Get the data structure of a particular database #197
-
I previously used the OECD R package, but it seems development has stopped and the OECD API has changed. I'm now trying to rebuild its functionality to work with the new API. So far, I've successfully retrieved the available datasets using this approach: # Libraries ----
library(httr2)
library(xml2)
library(dplyr)
get_data_sets <- function(description = FALSE) {
# Structure queries ----
## Syntax ----
### Check: https://github.com/sdmx-twg/sdmx-rest/blob/develop/doc/structures.md
#### protocol://ws-entry-point/structure/{artefactType}/{agencyID}/{resourceID}/{version}?{detail}&{references}
### Endpoint ----
# sdmx_v2.1_registry <- "https://sdmx.oecd.org/public"
restful_api <- "https://sdmx.oecd.org/public/rest"

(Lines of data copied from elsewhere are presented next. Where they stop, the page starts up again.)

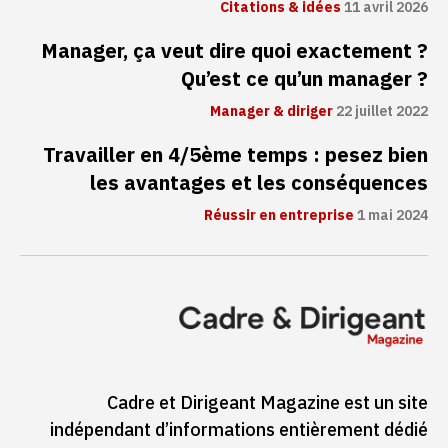
Citations & idées
11 avril 2026
Manager, ça veut dire quoi exactement ?
Qu’est ce qu’un manager ?
Manager & diriger
22 juillet 2022
Travailler en 4/5ème temps : pesez bien
les avantages et les conséquences
Réussir en entreprise
1 mai 2024
Cadre et Dirigeant Magazine est un site
indépendant d’informations entièrement dédié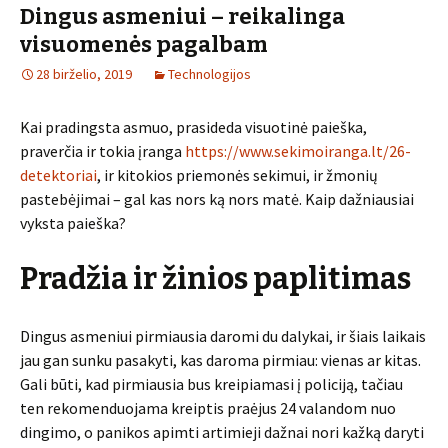
Dingus asmeniui – reikalinga
visuomenės pagalbam
28 birželio, 2019
Technologijos
Kai pradingsta asmuo, prasideda visuotinė paieška,
praverčia ir tokia įranga
https://www.sekimoiranga.lt/26-
detektoriai
, ir kitokios priemonės sekimui, ir žmonių
pastebėjimai – gal kas nors ką nors matė. Kaip dažniausiai
vyksta paieška?
Pradžia ir žinios paplitimas
Dingus asmeniui pirmiausia daromi du dalykai, ir šiais laikais
jau gan sunku pasakyti, kas daroma pirmiau: vienas ar kitas.
Gali būti, kad pirmiausia bus kreipiamasi į policiją, tačiau
ten rekomenduojama kreiptis praėjus 24 valandom nuo
dingimo, o panikos apimti artimieji dažnai nori kažką daryti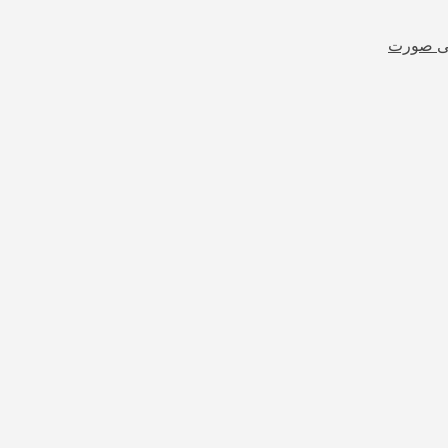
شی صورت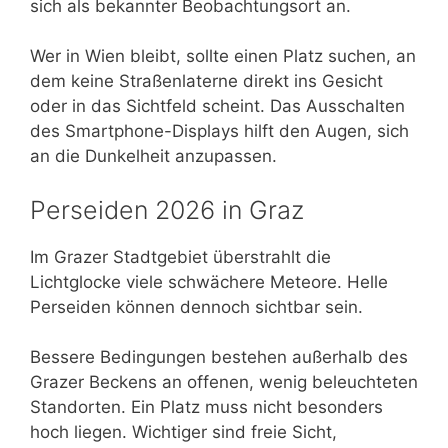
sich als bekannter Beobachtungsort an.
Wer in Wien bleibt, sollte einen Platz suchen, an
dem keine Straßenlaterne direkt ins Gesicht
oder in das Sichtfeld scheint. Das Ausschalten
des Smartphone-Displays hilft den Augen, sich
an die Dunkelheit anzupassen.
Perseiden 2026 in Graz
Im Grazer Stadtgebiet überstrahlt die
Lichtglocke viele schwächere Meteore. Helle
Perseiden können dennoch sichtbar sein.
Bessere Bedingungen bestehen außerhalb des
Grazer Beckens an offenen, wenig beleuchteten
Standorten. Ein Platz muss nicht besonders
hoch liegen. Wichtiger sind freie Sicht,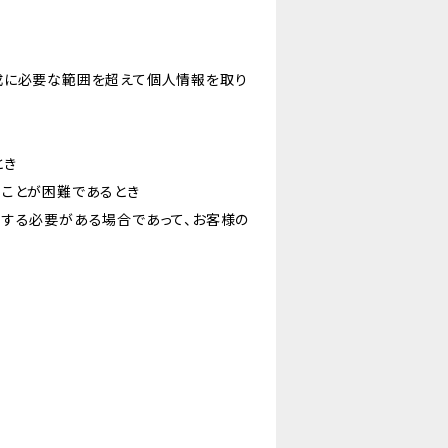
成に必要な範囲を超えて個人情報を取り
とき
ることが困難であるとき
力する必要がある場合であって、お客様の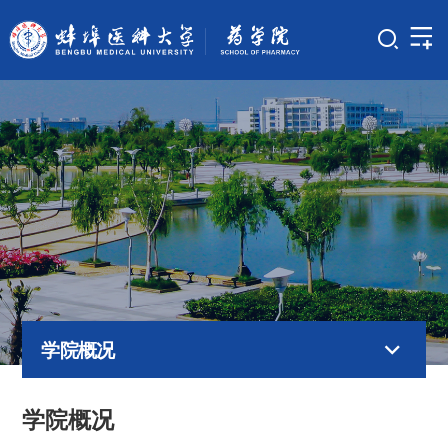
学院概况
学院概况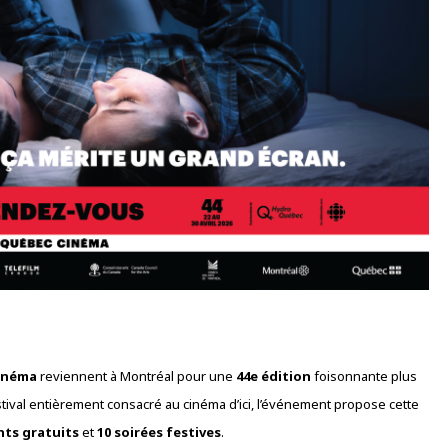
inéma
reviennent à Montréal pour une
44e édition
foisonnante plus
stival entièrement consacré au cinéma d’ici, l’événement propose cette
ts gratuits
et
10 soirées festives
.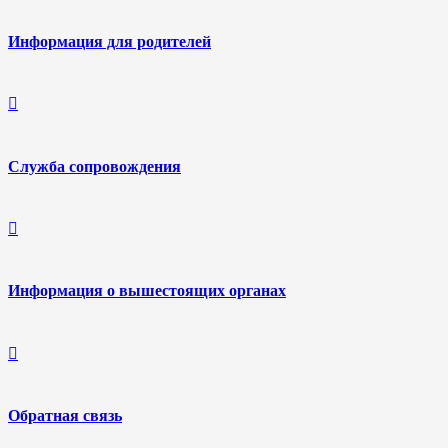
Информация для родителей
Служба сопровождения
Информация о вышестоящих органах
Обратная связь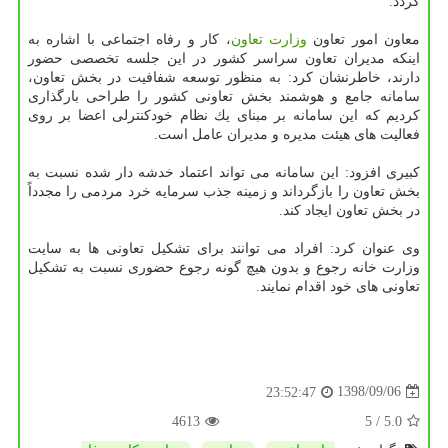
گردد.
معاون امور تعاون
وزارت تعاون
، كار و رفاه اجتماعی با اشاره به
اینكه مدیران تعاون سراسر كشور در این جلسه تخصصی حضور
دارند، خاطرنشان كرد: به منظور توسعه شفافیت در بخش تعاون،
سامانه جامع و هوشمند بخش تعاونی كشور را طراحی بارگذاری
كردیم كه این سامانه بر مبنای یك نظام خودكنترلی اعضا بر روی
فعالیت های هیئت مدیره و مدیران عامل است.
كبیری افزود: این سامانه می تواند اعتماد خدشه دار شده نسبت به
بخش تعاون را بازگرداند و زمینه جذب سرمایه خرد مردمی را مجدداً
در بخش تعاون ایجاد كند.
وی عنوان كرد: افراد می توانند برای تشكیل تعاونی ها به سایت
وزارت خانه رجوع و بدون هیچ گونه رجوع حضوری نسبت به تشكیل
تعاونی های خود اقدام نمایند.
1398/09/06
23:52:47
4613
/ 5
5.0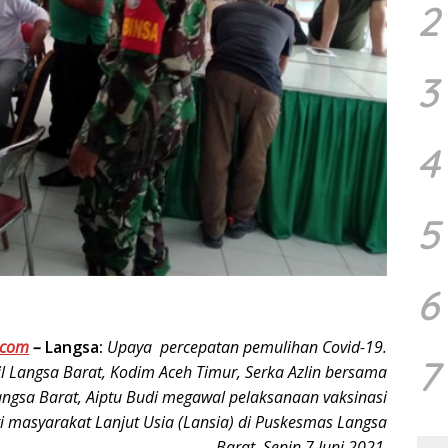
2
3
4
5
6
.com
–
Langsa:
Upaya percepatan pemulihan Covid-19.
7
l Langsa Barat, Kodim Aceh Timur, Serka Azlin bersama
angsa Barat, Aiptu Budi megawal pelaksanaan vaksinasi
i masyarakat Lanjut Usia (Lansia) di Puskesmas Langsa
Barat, Senin 7 Juni 2021
.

restful_api_version <- "v2"
structure <- "structure"
artefact_type <- "dataflow"
agency_id <- "*" # All
resource_id <- "*" # All
version <- "+" # Latest stable version
detail <- "full"
references <- "none"
## Request ----
request <- httr2::request(base_url = restful_api) |>
httr2::req_url_path_append(restful_api_version) |>
httr2::req_url_path_append(structure) |>
httr2::req_url_path_append(artefact_type) |>
httr2::req_url_path_append(agency_id) |>
httr2::req_url_path_append(resource_id) |>
httr2::req_url_path_append(version) |>
httr2::req_url_query(detail = detail) |>
httr2::req_url_query(references = references)
## HTTP content negotiation ----
# sdmx_xml_v2.0 <- "application/vnd.sdmx.structure+xml; version=2.0; charset=utf-8"
sdmx_xml_v2.1 <- "application/vnd.sdmx.structure+xml; version=2.1; charset=utf-8"
# json <- "application/json; charset=utf-8"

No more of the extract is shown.